- Provided information
------
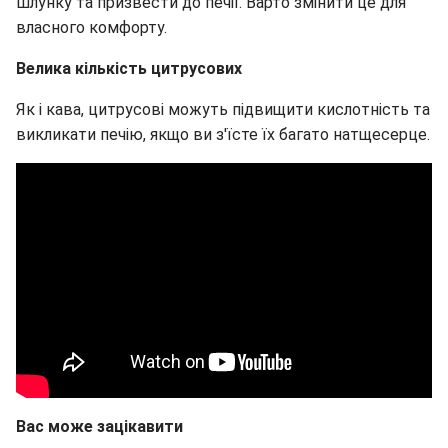
шлунку та призвести до печії. Варто змінити це для
власного комфорту.
Велика кількість цитрусових
Як і кава, цитрусові можуть підвищити кислотність та
викликати печію, якщо ви з'їсте їх багато натщесерце.
Вас може зацікавити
------
- Task to carry out
Copy the records above exactly. Do not carry any picture into the copy.

- Answer
шлунку та призвести до печії. Варто змінити це для
власного комфорту.
Велика кількість цитрусових
Як і кава, цитрусові можуть підвищити кислотність та
викликати печію, якщо ви з'їсте їх багато натщесерце.
Вас може зацікавити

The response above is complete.